C’est donc par jurisprudence, c’est-à-dire au cas par cas sous l’impulsion de la décision d’un magistrat indépendant, que droit et justice évoluent de concert. Droit et justice sont en effet des domaines où règnent les traditions – et donc une forme de conservatisme – nécessaires à la bonne marche des institutions. Mais ce ne sont pas pour autant des matières mortes. La jurisprudence qui conclura le procès en première instance des cadres de France Télécom devra donc être suivie avec la plus grande attention : elle pourrait ni plus ni moins contribuer à modifier significativement le cadre légal de la responsabilité pénale des dirigeants, personnes physiques, comme de l’entreprise, personne morale.
« Lagarde/Tapie, Messier/Vivendi Universal, Forgeard/EADS, Cahuzac… De nombreuses affaires ont mis en scène jusqu’à l’écœurement démocratique la “négligence managériale” »

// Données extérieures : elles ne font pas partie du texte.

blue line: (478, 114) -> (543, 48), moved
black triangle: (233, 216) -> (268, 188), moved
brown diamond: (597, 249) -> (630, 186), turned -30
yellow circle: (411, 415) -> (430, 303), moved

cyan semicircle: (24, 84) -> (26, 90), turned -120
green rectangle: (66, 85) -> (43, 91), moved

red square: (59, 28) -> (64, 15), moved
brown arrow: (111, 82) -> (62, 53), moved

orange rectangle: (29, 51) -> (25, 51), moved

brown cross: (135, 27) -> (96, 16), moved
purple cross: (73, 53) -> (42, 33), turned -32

La faute morale (managériale ?) n’est pas faute pénale ; il vaut toujours mieux plaider l’incompétence par aveuglement et surdité plutôt que de risquer d’autres chefs d’inculpation liés par exemple à des formes d’abus de confiance ou encore d’escroquerie en bande organisée. Si la décision de justice devait précipiter la chute de l’arbre France Télécom, alors cela dévoilerait potentiellement une forêt de « scandales » sur lesquels un regard neuf serait apporté. Rappelons en effet que de nombreuses affaires ont mis en scène jusqu’à l’écœurement démocratique la « négligence managériale » : que l’on pense ici aux affaires Lagarde/Tapie (condamnation… sans peine), Messier/Vivendi Universal, Lafont/Lafarge, Forgeard/EADS, Cahuzac…

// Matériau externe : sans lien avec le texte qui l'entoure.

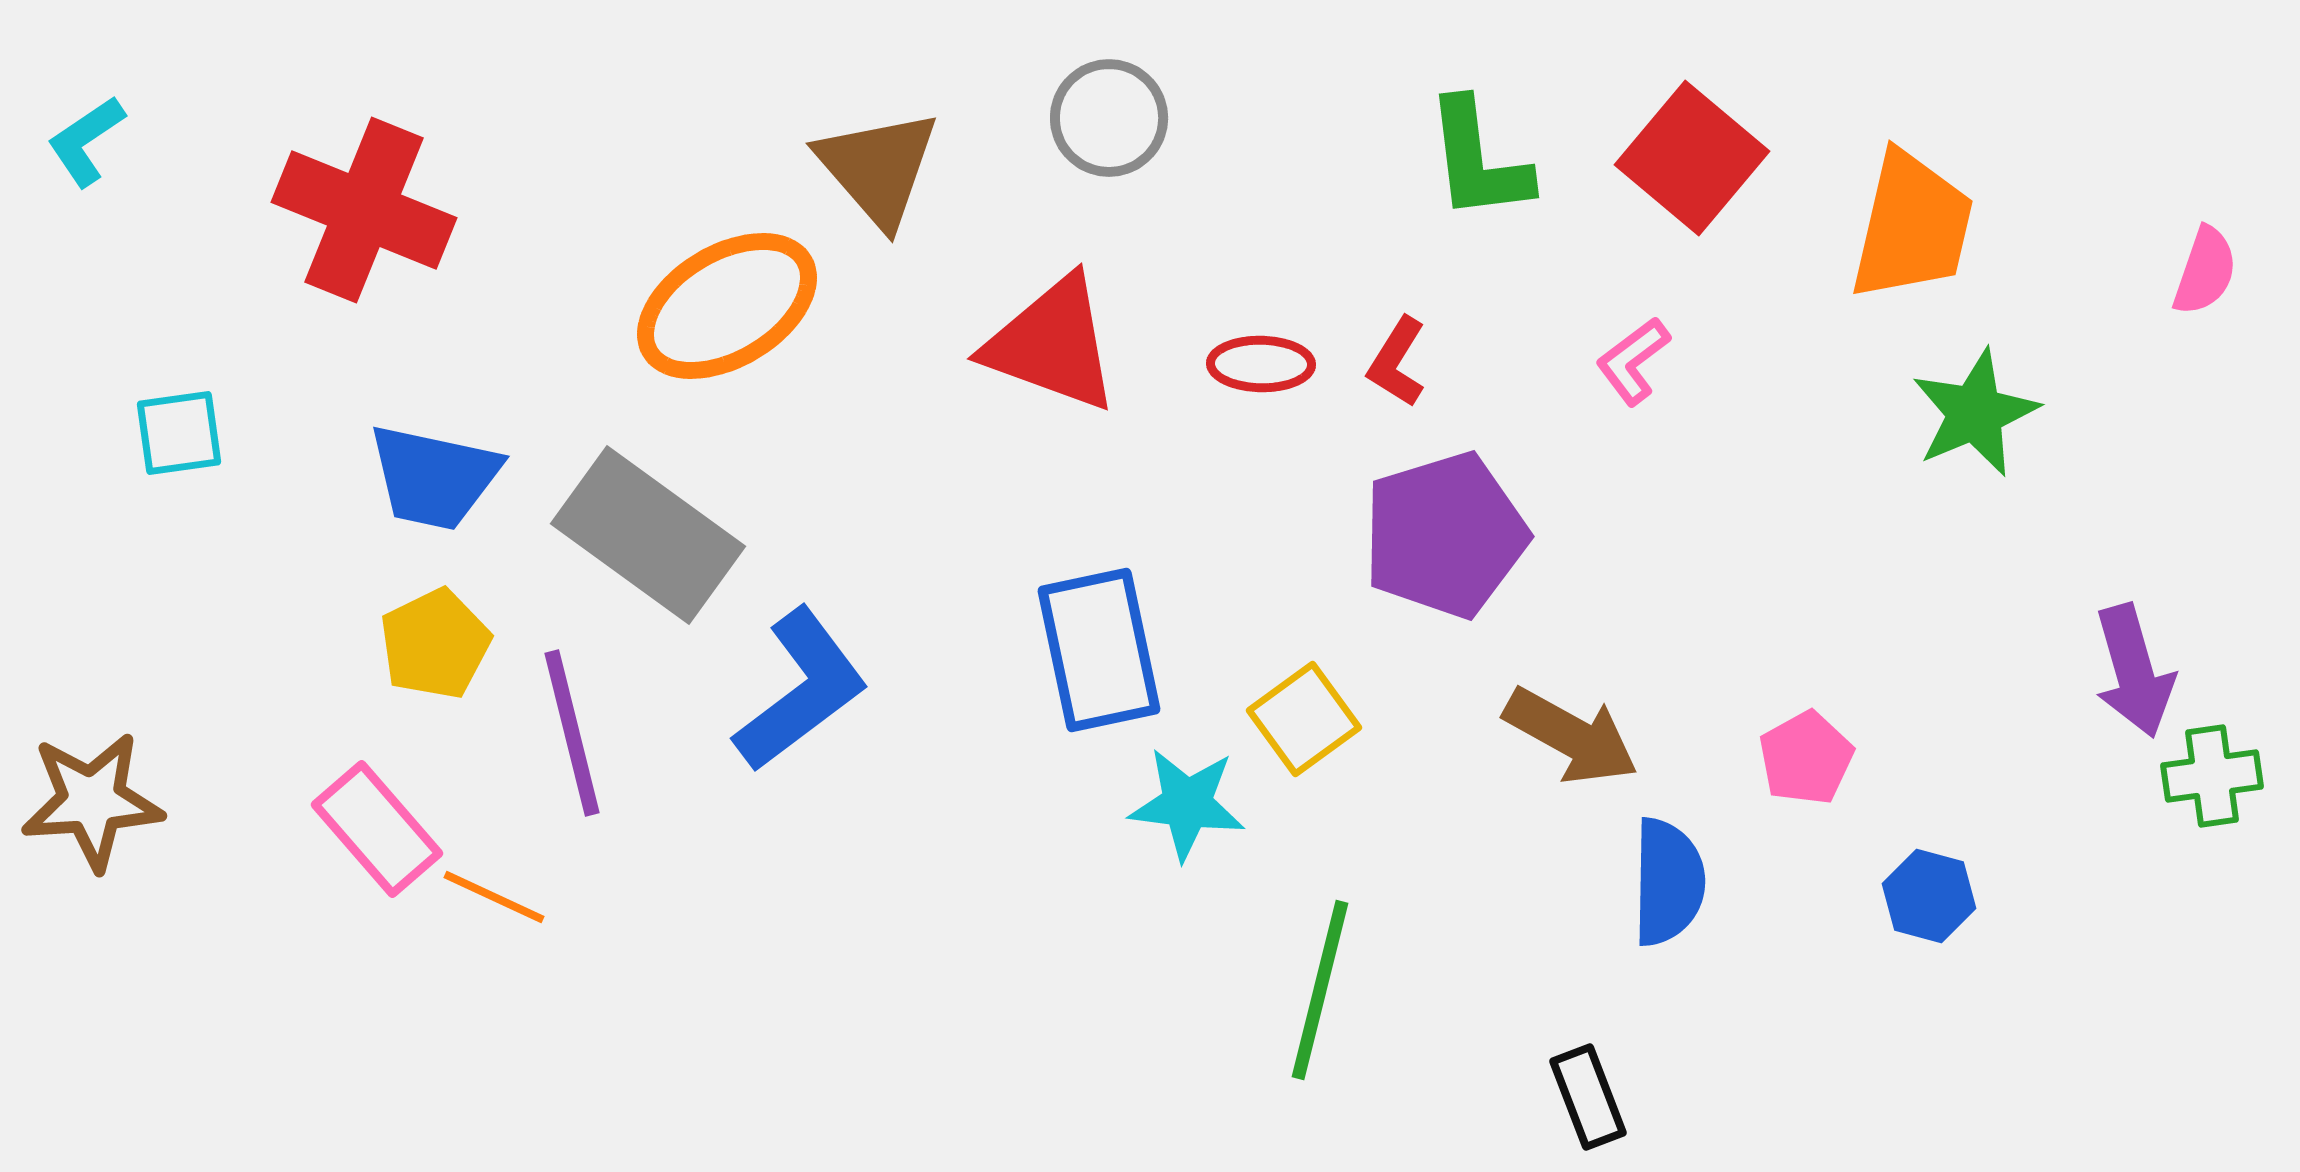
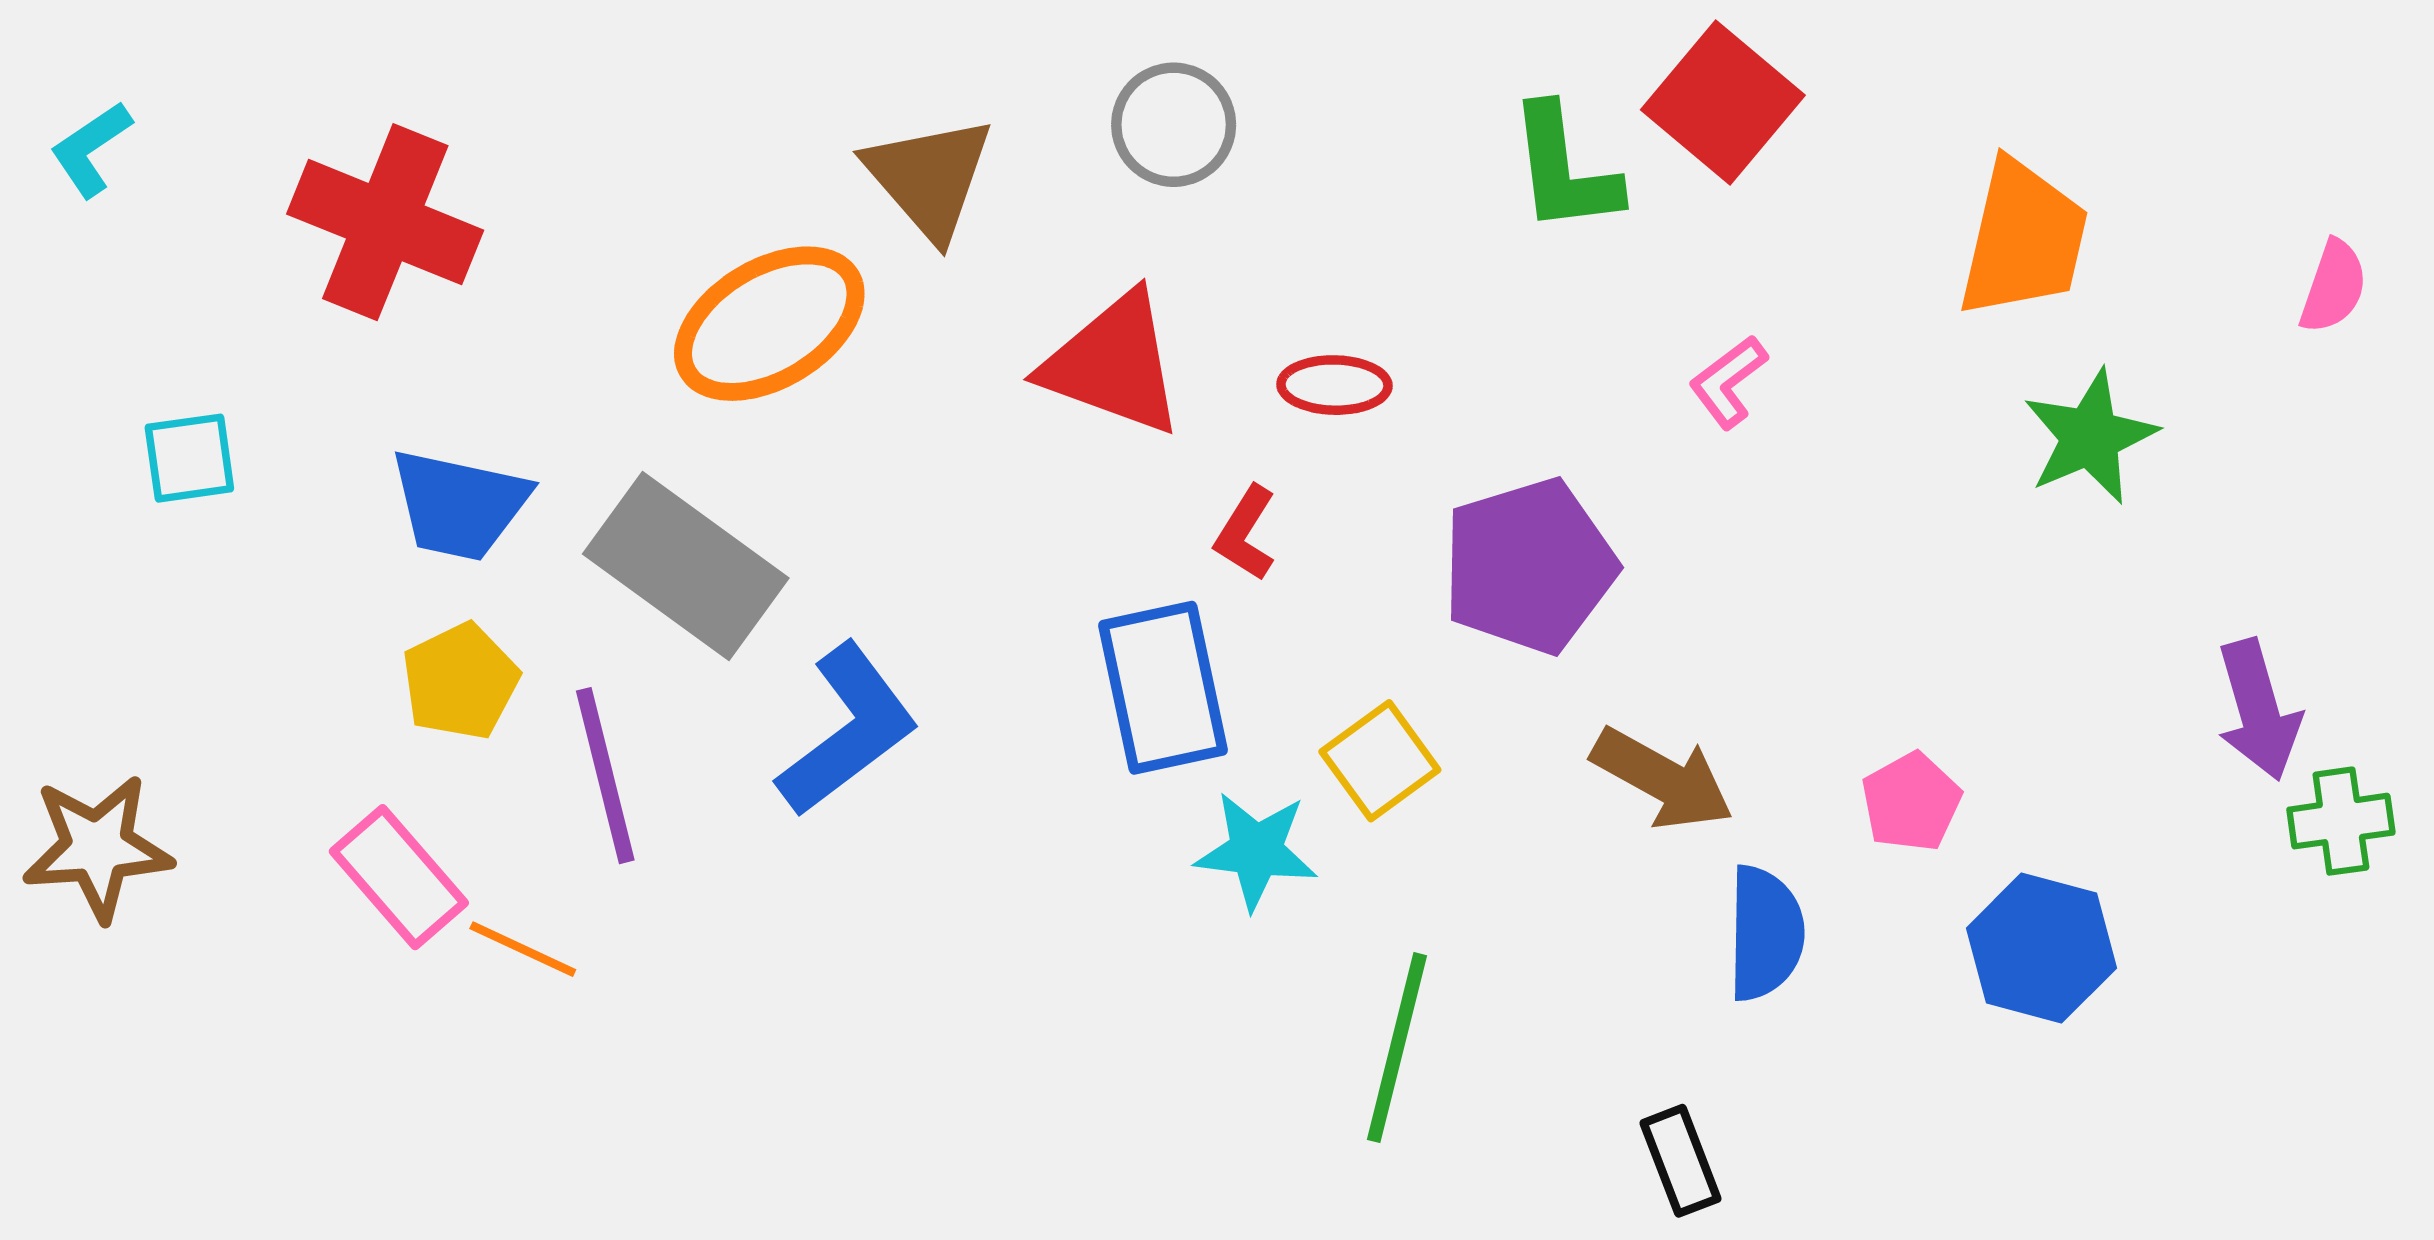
red square: (1692, 158) -> (1723, 102), moved
red L-shape: (1397, 362) -> (1246, 533), moved
blue hexagon: (1929, 896) -> (2041, 948), size x1.5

Après la responsabilisation civile de l’entreprise Société générale en septembre 2016 dans l’affaire dite « Kerviel » (« La responsabilisation de la Société générale. Normes juridiques et management dans le volet civil du procès Kerviel », Oussama Ouriemmi et Benoît Gérard, Revue française de gestion vol. 269, n° 8, 2017), après l’entrée spectaculaire de l’entreprise dans le code civil, avec l’adoption de la loi Pacte en avril, ce serait alors le dernier étage de la fusée d’un droit des sociétés européen alternatif au modèle anglo-saxon qui serait alors posé : celui de la pénalisation de l’incompétence managériale.

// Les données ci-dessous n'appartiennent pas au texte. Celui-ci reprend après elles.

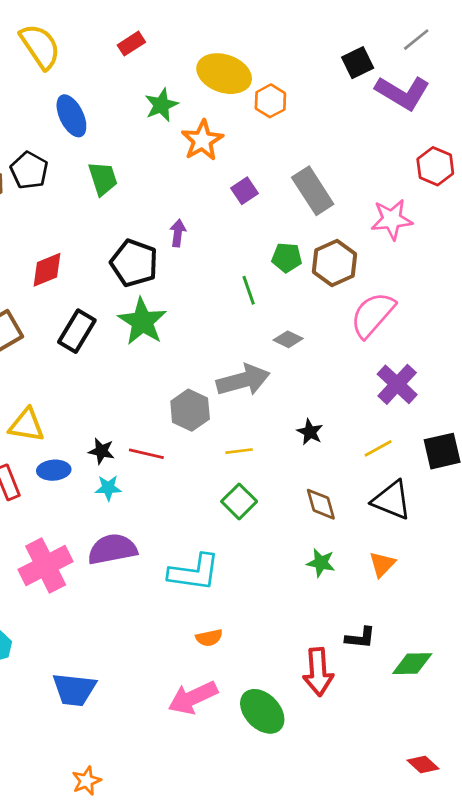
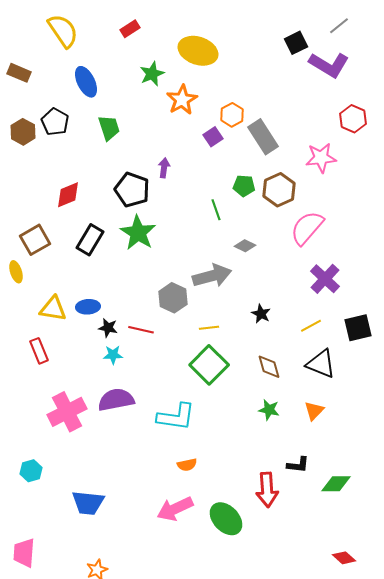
orange hexagon: (270, 101) -> (232, 115), moved
blue ellipse: (54, 470) -> (88, 307), moved
green square: (239, 501) -> (209, 365), size x1.5

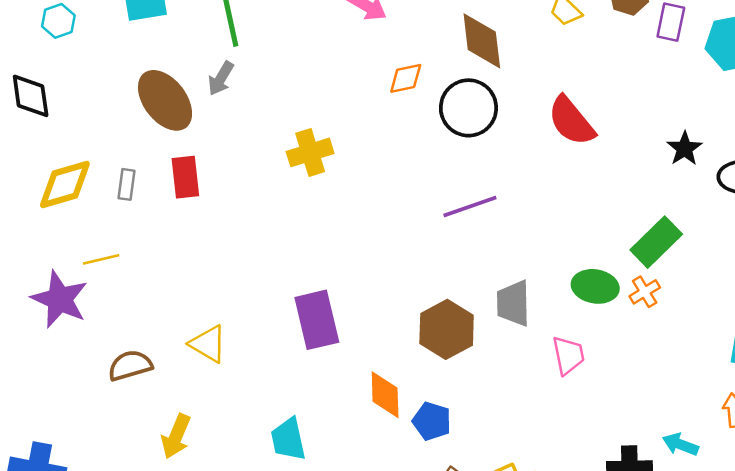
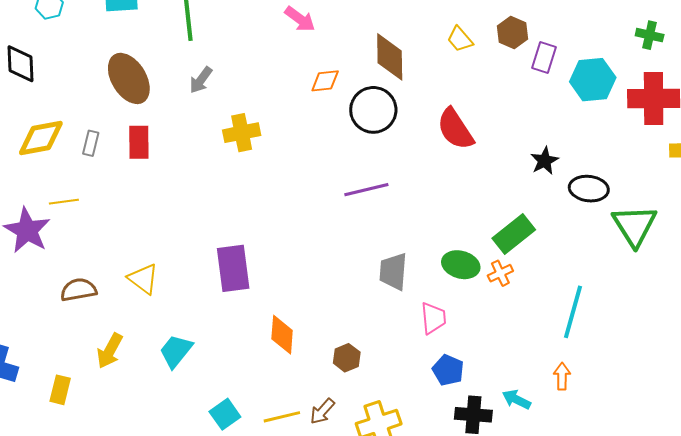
gray arrow: (221, 78) -> (201, 80), moved
brown hexagon: (447, 329) -> (347, 358), moved, size x0.6
blue pentagon: (432, 421) -> (448, 370), moved
cyan trapezoid: (288, 439) -> (176, 351), moved, turned 45

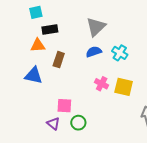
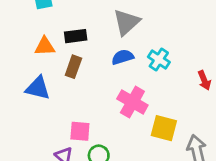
black rectangle: (50, 29) -> (76, 36), moved
pink cross: (102, 84) -> (132, 102), size x1.5
yellow square: (124, 87) -> (164, 128), moved

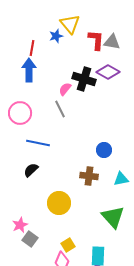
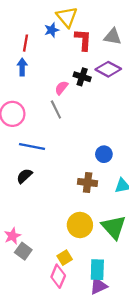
red L-shape: (96, 40) -> (83, 40), moved
blue arrow: (29, 70) -> (22, 67), size x0.7
black cross: (84, 79) -> (82, 77), size x0.7
yellow circle: (59, 203) -> (80, 225), moved

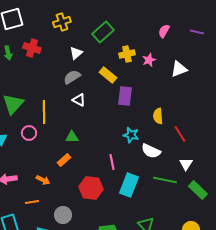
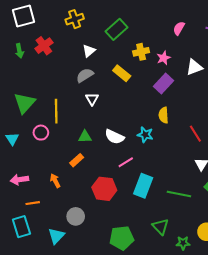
red cross: (32, 48) -> (44, 46), turned 36
purple rectangle: (125, 96) -> (164, 84), moved, turned 36
white triangle: (79, 100) -> (92, 99), turned 32
yellow semicircle: (158, 116) -> (164, 115), moved
white semicircle: (151, 151) -> (114, 137), moved
pink line: (112, 162) -> (126, 162), turned 70
orange arrow: (43, 180) -> (55, 181), turned -144
green line: (165, 180) -> (179, 194), moved
orange line: (32, 202) -> (33, 203), moved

Pour se convaincre de l’importance du trou noir juridico-managérial ici évoqué, il suffit de se rappeler d’un autre procès déjà célèbre, celui de Jawad Bendaoud, dit « le logeur des terroristes », condamné en appel après avoir été relaxé en première instance du chef de « recel de malfaiteurs terroristes ». Le motif de la relaxe avait été l’impossibilité de démontrer qu’il savait que lesdits terroristes allaient commettre les attaques du 13-Novembre : dans ces conditions, en effet, comment lui imputer une part de responsabilité dans l’accomplissement d’une telle entreprise meurtrière, tout autant que suicidaire ? Mais la cour d’appel, désormais, a répondu que la négligence rend parfois coupable et responsable.